Opinion
No. 66-273.
May 31, 1966.
Petition for review from the Circuit Court for Dade County, Pat Cannon, J.
Fowler, White, Gillen, Humkey Trenam and Henry Burnett, Miami, for petitioners.
Welsh, Cornell Walsh, Sam Daniels, Miami, for respondents.
Before HENDRY, C.J., and PEARSON and CARROLL, JJ.
We are presented with a petition for writ of certiorari to be directed to the circuit court in a common-law action. The order for which review is sought is interlocutory and was entered pursuant to a motion for the production of documents. It should be noted that a petition seeking review of such an order will be granted only in exceptional circumstances when substantial rights of the petitioner will be lost by a delay of review until final judgment.
We have heard the petition and find that it presents a proper subject for review upon petition for certiorari. It affirmatively appears from the record that the order is a departure from the essential requirements of law and that the petitioners will not have a full and adequate remedy by appeal after final judgment.
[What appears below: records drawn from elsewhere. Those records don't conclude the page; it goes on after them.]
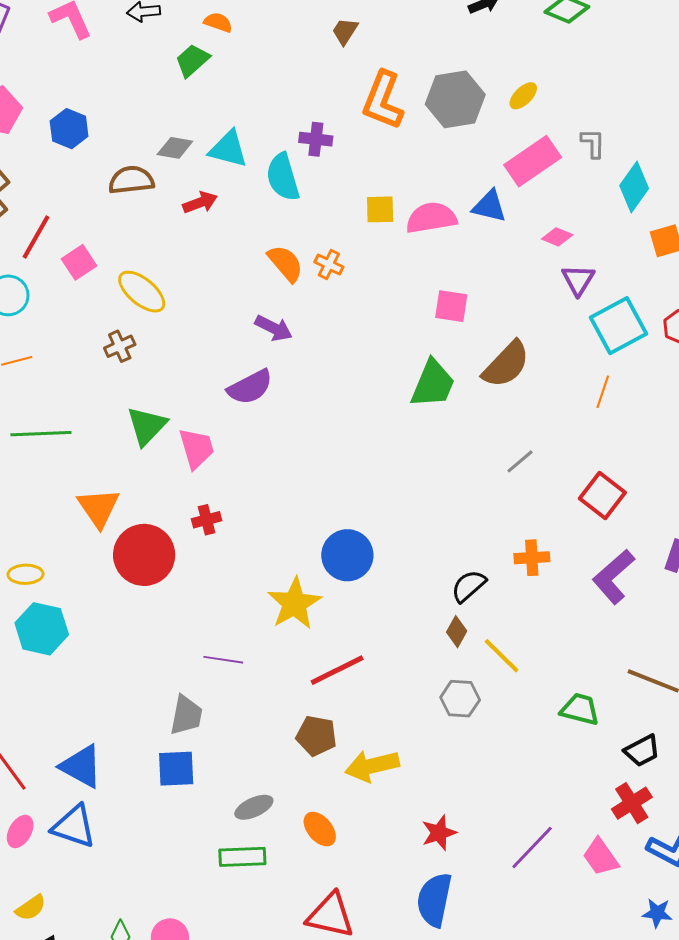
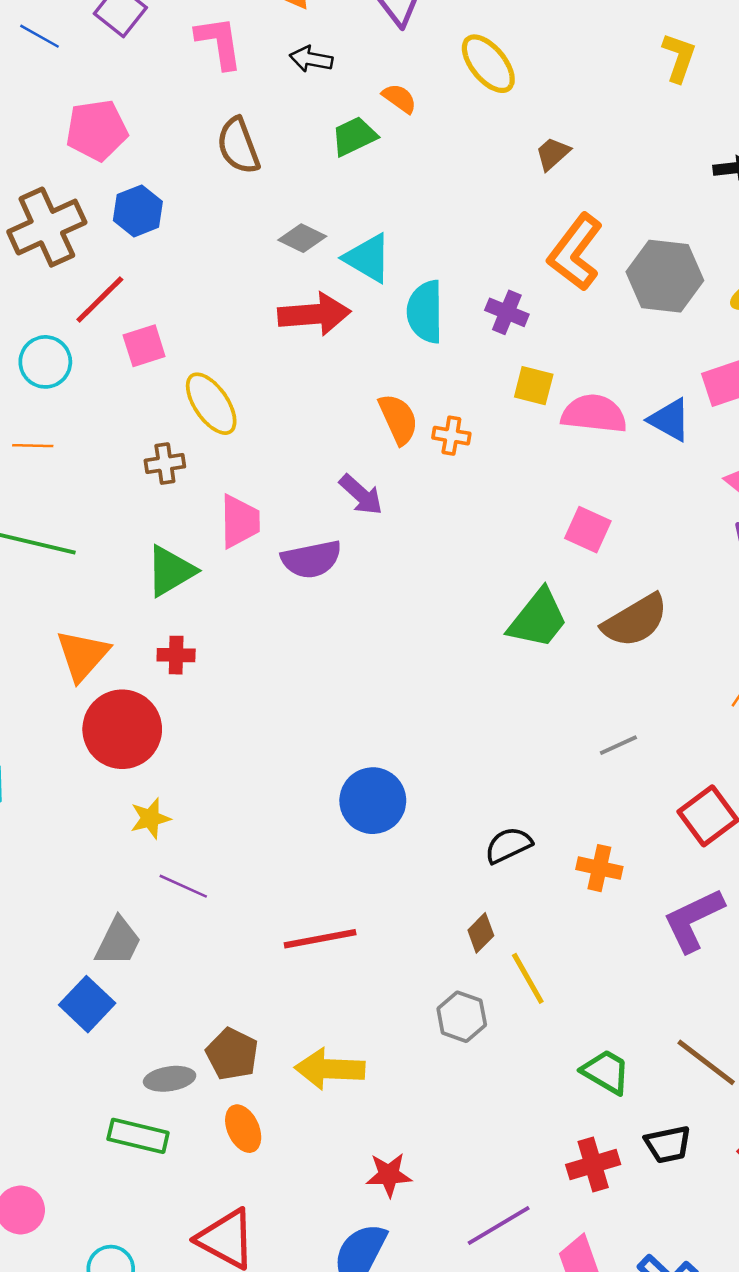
blue hexagon: (69, 129) -> (138, 211), moved
purple cross: (316, 139) -> (507, 312), moved
brown semicircle: (131, 180) -> (238, 146), moved, turned -120
red arrow: (200, 202) -> (314, 314), size x1.6
orange cross: (329, 265) -> (451, 436), turned -32
pink trapezoid: (197, 448) -> (240, 521), moved
red cross: (207, 520) -> (176, 655), moved
black semicircle: (469, 586) -> (508, 845), moved
yellow star: (294, 603) -> (150, 818), moved, size x0.6
brown pentagon: (316, 736) -> (232, 1054), moved
blue square: (176, 769) -> (87, 1004), turned 30
red cross: (632, 803) -> (593, 1164), moved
The order is as follows:
"THIS CAUSE having come on to be heard before me upon the motion of the Plaintiffs to produce any and all photographs, statements, reports, surveys, analysis data or any other data dealing with the condition of the motor vehicle operated by the Defendant, Kirk Robert Sandberg, at the time of the accident which is the subject matter of this litigation, or after the subject accident, or secured as a result of inspection, investigation, examination or analysis of said motor vehicle subsequent to the said collision, and the Court having considered the argument of counsel, authorities bearing upon the subject of exception to the Work Product Rule, and being otherwise fully apprised in the premises, is is
"ORDERED and ADJUDGED that the said motion be and the same is hereby granted as above specified. * * *"
It is apparent that the order is so extensive that it violates the rule set forth in Seaboard Air Line R. Co. v. Timmons, Fla. 1952, 61 So.2d 426. See also Goldstein v. Great Atlantic Pacific Tea Company, Fla.App. 1960, 118 So.2d 253. The respondents urge, and the record is susceptible to the interpretation, that good cause was shown for the production of a portion of the materials which may be covered by the order. The motion to produce alleged:
"1. That the Defendants, their agents, servants, employees or attorneys have within their care, custody or control and possession, reports, photographs, surveys, analysis data and other information not more specifically known to the Plaintiffs, dealing with the braking system of Defendants' vehicle at the time of or immediately subsequent to the accident in question.
"2. That said information, reports, photographs, and analysis data are within the sole possession of the Defendants, their agents, servants, employees or attorneys, and is the only such data in existence.
"3. That the data contained within the said documents has been compiled as a result of physical examination, testing and/or inspection of the motor vehicle operated by the Defendant, Kirk Robert Sandberg, at the time of the accident which is the subject matter of this lawsuit, and that said automobile is no longer in existence, or is no longer in the condition that it was at the time of said impact, inspection, examination or testing.
"4. That the Plaintiffs have no other means of determining the condition of the braking system of the Defendants' vehicle except for the production of the abovementioned documents, since the condition that was examined, tested or inspected has changed to such an appreciable degree that the information sought cannot be secured by any other means.
"5. That said documents are material and relevant to the issues involved in this lawsuit, dealing with the manner in which the collision complained of occurred and the defenses set forth by the Defendants."
It further appears from the record that, in defense to this action for negligence in the operation of a motor vehicle, the defendant, Sandberg, has affirmatively pleaded that the collision was caused by a mechanical failure of the brakes of his automobile, and that he was without knowledge or warning of the defective condition of the braking system.
It may well be that, under the rule set forth in Pierson v. Seale, Fla.App. 1961, 128 So.2d 887, and Ford Motor Company v. Havee, Fla.App. 1960, 123 So.2d 572, respondents have shown good cause for the production of the photographs and some of the other documents mentioned in their motion. These opinions and others cited by the respondents set forth certain exceptions to the general rule recognized in Seaboard Air Line R. Co. v. Timmons, supra. Such a determination should be made in the trial court rather than by this court on petition for certiorari. Moreover, in order to be entitled to production of documents and things as sought in the motion, other than the photographs, the party moving for their production would need to set them forth with specificity and make a sufficient showing that they come within the exception urged.
The petition is therefore granted and the order quashed.